第38話 番外編 ソム姉さん猛獣と出会う

「堀さん。その話は本当なのか?」

「ボス。私に敬称は必要ございません」

「相変わらずの堅さだな。で、どうなんだ?」

「本人の希望ですし」

「それにしても、降格してまでする事か?」

「私とて今の立場で無ければ、同じ事をしたでしょう」

「どの道、俺は人事に口出す謂れはねぇ」

「そう仰って頂けると助かります」

「たけしは俺が抑える。そっちの手綱は、ちゃんと握っとけ」

「畏まりました」


 株式会社MGHOには三つの部門が有り、それぞれに担当役員がついている。

 一つ目はコンサルタント部門。それは、代表取締役の源吾が担当している。二つ目の飲食部門は、創業時に忠勝がスカウトし専務取締役に就かせた、堀という男が担当している。

 三つ目は、少し特殊な業務を担う警備部門。当時、一番喧嘩が強かった、大迫という男が担当している。


 MGHOにおいて、たけしの存在は特別だ。何しろ忠勝が、唯一舎弟にしたのだから。故に役員は、たけしを幹部候補の様に扱う。そして一般社員は、上役の様に接する。

 そんなMGHOの中で、唯一たけしを特別扱いしないのが栗原京、かつて忠勝が救った女性である。

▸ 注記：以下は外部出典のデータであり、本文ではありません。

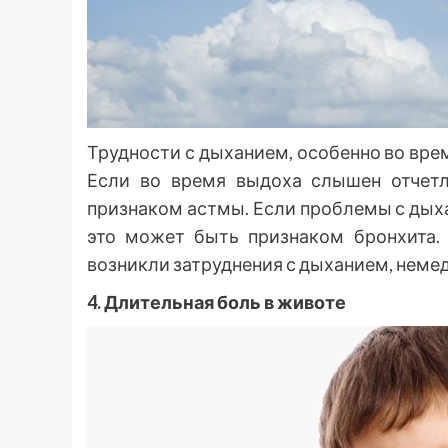
Трудности с дыханием, особенно во вре
Если во время выдоха слышен отчет
признаком астмы. Если проблемы с дых
это может быть признаком бронхита. 
возникли затруднения с дыханием, неме
4. Длительная боль в животе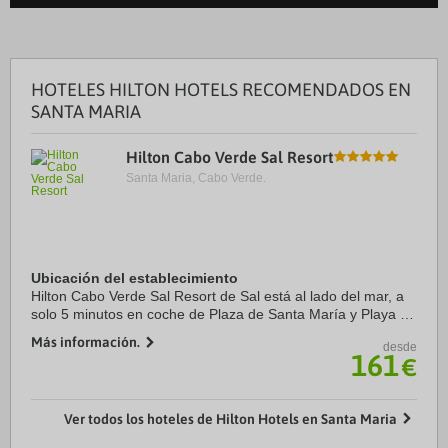
HOTELES HILTON HOTELS RECOMENDADOS EN
SANTA MARIA
Hilton Cabo Verde Sal Resort
Santa Maria, Cabo Verde.
Ubicación del establecimiento
Hilton Cabo Verde Sal Resort de Sal está al lado del mar, a
solo 5 minutos en coche de Plaza de Santa María y Playa de
Santa María. Además, este hotel de playa se encuentra a
Más información.
desde
2,6 km de Muelle de Santa ...
161
€
Ver todos los hoteles de Hilton Hotels en Santa Maria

 それは数年前の事、街には正義の鉄槌を振りかざす少女がいた。


 ある時は、海外マフィアと通じて、麻薬の売買をする二十人の男を、鉄パイプを用いて伸した。またある時は、犯罪集団の本拠地に乗り込み、破壊の限りを尽くした。更にある時は、反社会的勢力と対峙し、幾人もの構成員を再起不能にした。

 

 そこまでの事をすれば、当然ながら報復される。人知れず闇に葬られる。無論、少年院等で保護すれば、一定期間は報復から逃れられるだろう。だが、得てして警察の対応より、反社集団の方が素早く反応する。


 栗原は、拳銃を持った男達に拉致された。拘束されて、ビルの一室に監禁された。そして地獄が始まった。

 四肢を折られ、全身を蹴られ、顔の形が変わる程に殴られた。そして、意識が朦朧とする中、レイプされそうになる。しかし最後の力を振り絞り、栗原は男のイチモツを噛み千切った。


 怒った男達は、拳銃で栗原の頭を撃ち抜こうとする。その時、栗原を救ったのは、警察では無く忠勝だった。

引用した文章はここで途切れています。